Portable data collection devices are widely used in manufacturing, service and package delivery industries to perform a variety of on-site data collection activities. Such portable data collection devices often include integrated bar code dataform readers adapted to read bar code dataforms affixed to products, product packaging and/or containers in warehouses, retail stores, shipping terminals, etc. for inventory control, tracking, production control and expediting, quality assurance and other purposes. Various bar code dataform readers have been proposed for portable data collection devices including laser scanners and one dimensional (1D) charge coupled device (CCD) imaging assemblies, both of which are capable of reading 1D bar code dataforms, that is, bar codes consisting of a single row of contrasting black bars and white spaces of varying widths. Both of these readers are also capable of reading a "stacked" two dimensional (2D) bar code dataforms such as PDF417, which has row indicator patterns utilized by the reader for vertical synchronization.

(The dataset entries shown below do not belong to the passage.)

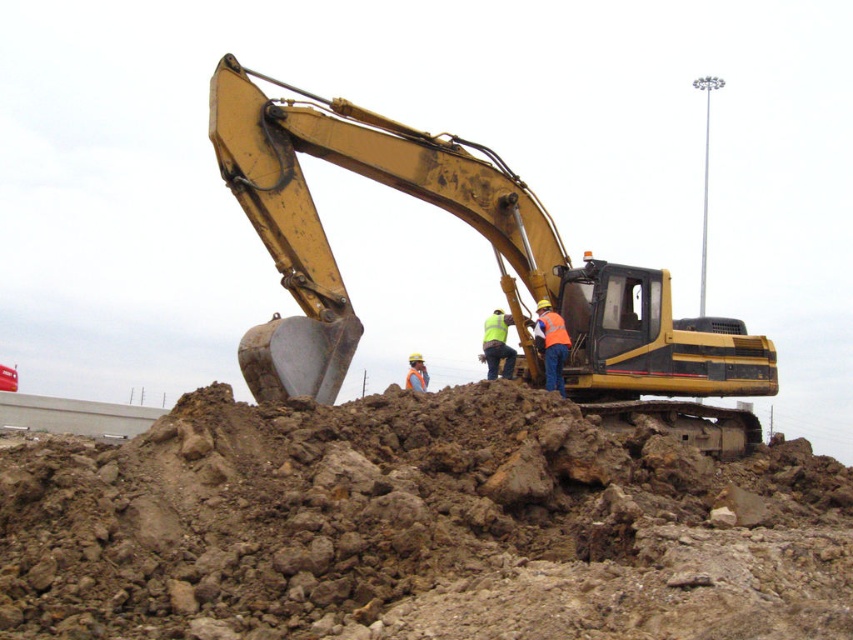 Question: Which point is closer to the camera taking this photo?

Choices:
 (A) (563, 547)
 (B) (294, 208)

Answer: (A)

Question: Which point is farther to the camera?

Choices:
 (A) (366, 506)
 (B) (611, 372)

Answer: (B)

Question: Observing the image, what is the correct spatial positioning of brown rocky dirt at center in reference to yellow metallic excavator at center?

Choices:
 (A) below
 (B) above

Answer: (A)

Question: Which point is closer to the camera?

Choices:
 (A) brown rocky dirt at center
 (B) yellow metallic excavator at center

Answer: (A)

Question: Does brown rocky dirt at center have a smaller size compared to yellow metallic excavator at center?

Choices:
 (A) no
 (B) yes

Answer: (A)

Question: Does brown rocky dirt at center appear on the right side of yellow metallic excavator at center?

Choices:
 (A) no
 (B) yes

Answer: (A) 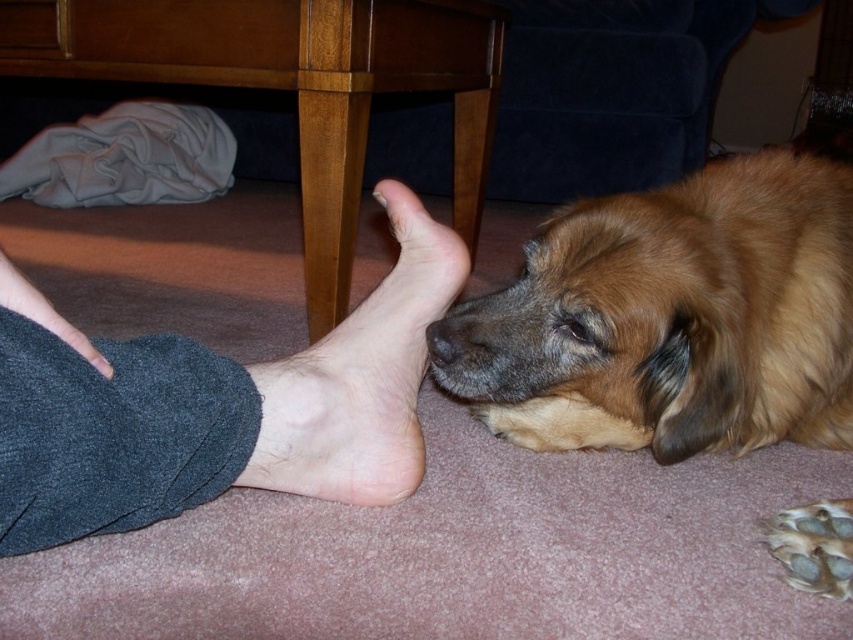 Does golden fur dog at lower right have a greater height compared to matte skin toe at lower center?

Yes, golden fur dog at lower right is taller than matte skin toe at lower center.

Identify the location of golden fur dog at lower right. (675, 317).

Can you confirm if matte skin toe at lower center is smaller than white matte toe at center?

Yes.

At what (x,y) coordinates should I click in order to perform the action: click on matte skin toe at lower center. Please return your answer as a coordinate pair (x, y). Looking at the image, I should click on (99, 362).

Identify the location of matte skin toe at lower center. (99, 362).

Does golden fur dog at lower right have a lesser height compared to skinny bare foot at lower left?

No, golden fur dog at lower right is not shorter than skinny bare foot at lower left.

Which of these two, golden fur dog at lower right or skinny bare foot at lower left, stands taller?

With more height is golden fur dog at lower right.

Who is more distant from viewer, (759, 422) or (367, 365)?

Point (759, 422)

Identify the location of golden fur dog at lower right. (675, 317). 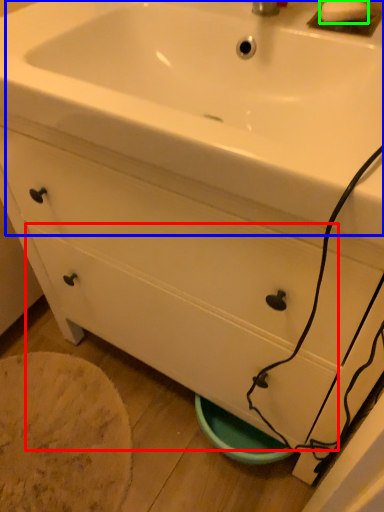 Question: Based on their relative distances, which object is farther from drawer (highlighted by a red box)? Choose from sink (highlighted by a blue box) and soap (highlighted by a green box).

Choices:
 (A) sink
 (B) soap

Answer: (B) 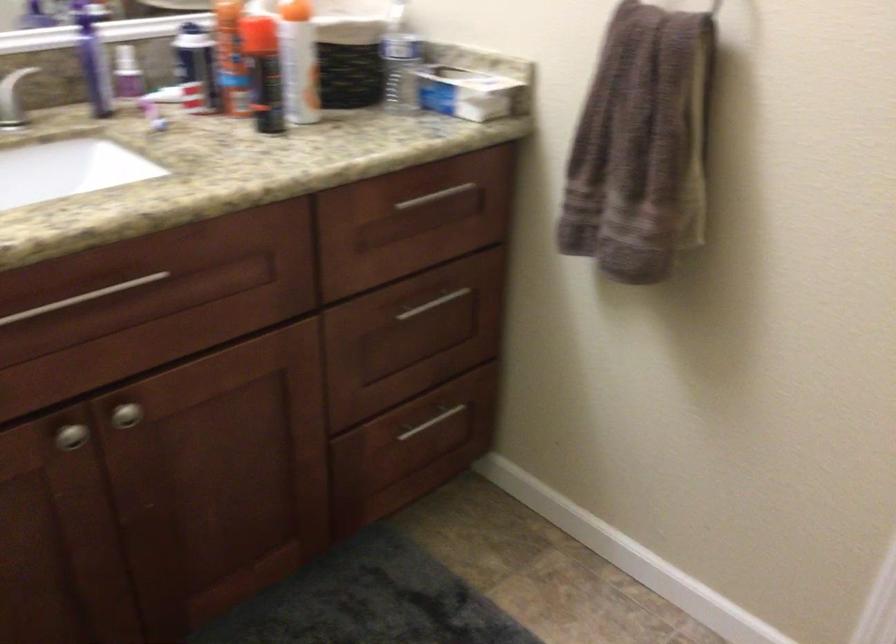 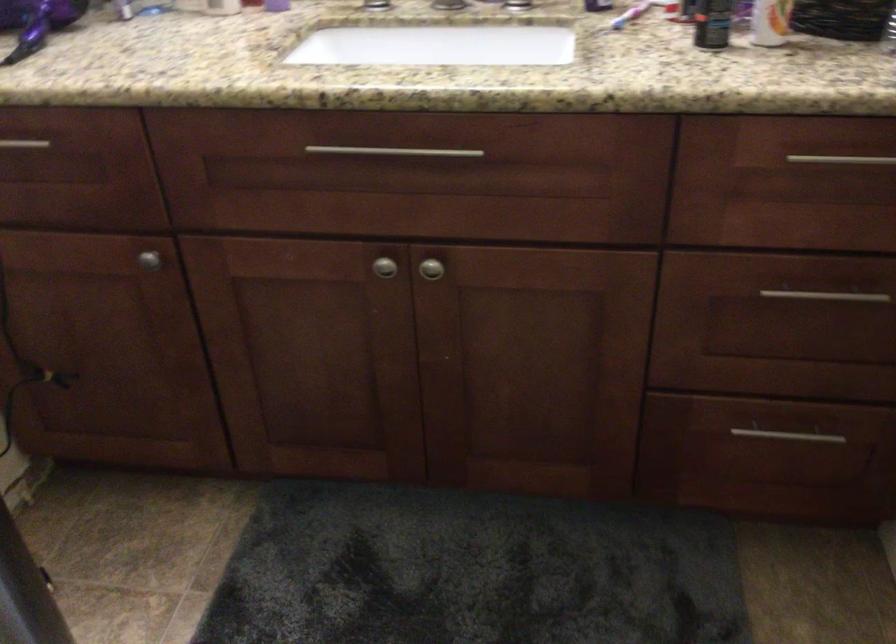 In the second image, find the point that corresponds to the point at 420,436 in the first image.

(778, 446) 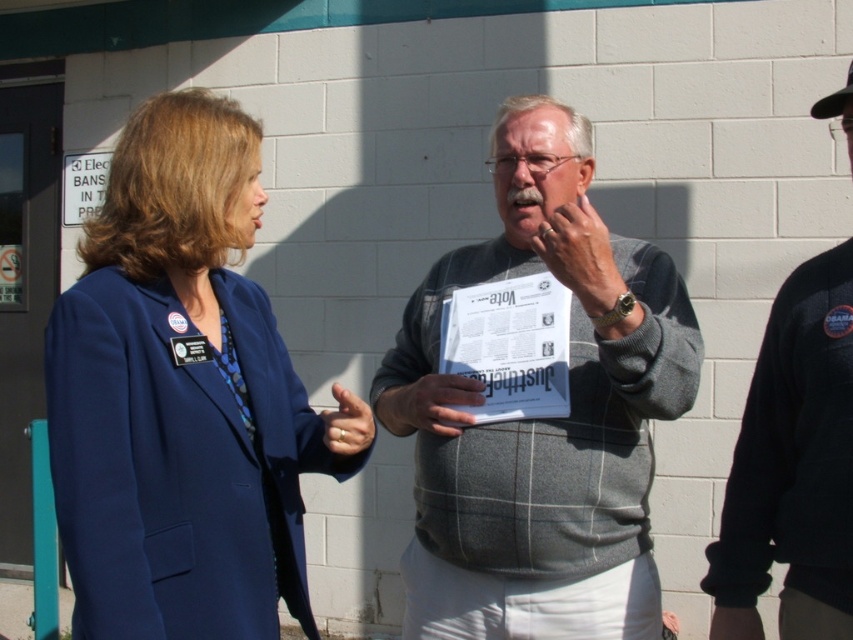 You are an observer standing in front of the teal door frame. You see the blue fabric jacket at center and the gray plaid sweater at center. Which clothing item is shorter in length?

The blue fabric jacket at center is shorter than the gray plaid sweater at center.

You are a tailor who needs to determine which garment requires more fabric for alterations. Based on the image, which of the two garments, the gray plaid sweater at center or the black fleece jacket at right, would need more fabric due to its larger size?

The gray plaid sweater at center requires more fabric because its width is larger than the black fleece jacket at right.

Based on the photo, you are a photographer trying to capture a candid shot of the two people in the scene. The blue fabric jacket at center and the black fleece jacket at right are both in your viewfinder. Based on their positions, which jacket is closer to the camera?

The blue fabric jacket at center is located above the black fleece jacket at right, which means it is closer to the camera.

A two dimensional (2D) imaging based dataform reader has been proposed in U.S. application Ser. No. 08/544,618, filed Oct. 18, 1995 and entitled "Extended Working Range Dataform Reader Including Fuzzy logic Image Control Circuitry". The 2D dataform reader disclosed in application Ser. No. 08/544,618, which is assigned to the assignee of the present application, includes an imaging assembly having a two dimensional array of photosensors (also referred throughout as photodiodes or pixels) adapted to read 2D bar code dataforms (e.g., PDF417, SuperCode, etc.) with vertical synchronization row indicator patterns as well as matrix dataforms (e.g., MaxiCode, DataMatrix, etc.) which do not include vertical synchronization patterns. The 2D dataform reader disclosed in application Ser. No. 08/544,618 utilizes an open loop feedback control system including fuzzy logic circuitry to determine proper exposure time and gain parameters for a camera assembly. Application Ser. No. 08/544,618 is incorporated in its entirety herein by reference.
In U.S. application Ser. No. 08/797,552, filed Jan. 31,1997 and entitled "Portable Data Collection Device with Crosshair Targeting Illumination Assembly," a portable data collection device was disclosed utilizing a two dimensional imaging assembly selectively actuatable for imaging and decoding a target bar code or matrix dataform and for capturing the image of a target image area. The device including a viewing assembly and a modular camera assembly with a targeting illumination assembly to assist in aiming the device at the target dataform to be decoded or the target area whose image was to be captured. U.S. application Ser. No. 08/797,552 is incorporated in its entirety herein by reference.
Increasingly, high density bar code and matrix dataforms are being utilized. Such dataforms provide for an increased amount of information encoded per unit area of the dataform as compared to non-high density dataforms. The minimum cell size of a dataform is defined as the smallest dimension of a separately readable information conveying portion of the dataform. High density dataforms may be advantageously be used with, for example, small electrical components where surface area of a component on which a dataform could be imprinted or affixed on a label is extremely limited. In such applications, minimum cell size of a high density dataform may be in the range of 2-4 mils. Two mils is 0.002 inch (0.05 mm.), while four mils is 0.004 inch (0.10 mm.).
Current art imaging-based dataform readers do not have optic assemblies capable of focusing a sufficiently sharp image of a target high density dataform onto a photosensor array to provide for efficient reading the high density dataform image. In addition, proper positional and angular alignment between the optic assembly and a center point of the photosensor array is critical. Lenses of the optic assembly must be precisely aligned longitudinally with the center point of the photosensor array and perpendicularly oriented thereto to obtain the sharpest possible image of a target high density dataform at the center point of the photosensor array. Even slight image distortion can prove detrimental in processing and decoding high density dataforms. Current art imaging-based readers do not have lens alignment structure capable of precise positional and angular alignment between the lenses of the optic assembly and a center point of the photosensor array. What is needed is an imaging assembly including a modular camera assembly having a optic assembly capable of focusing a sharp image of a target high density dataform onto a two dimensional photosensor array. What is also need is a modular housing and a optic assembly lens support structure or shroud supported within the housing that is capable of being accurately positioned with respect to the photosensor array to direct a sharp image of the target high density dataform onto a center point of the photosensor array such that the image of the target dataform can be decoded.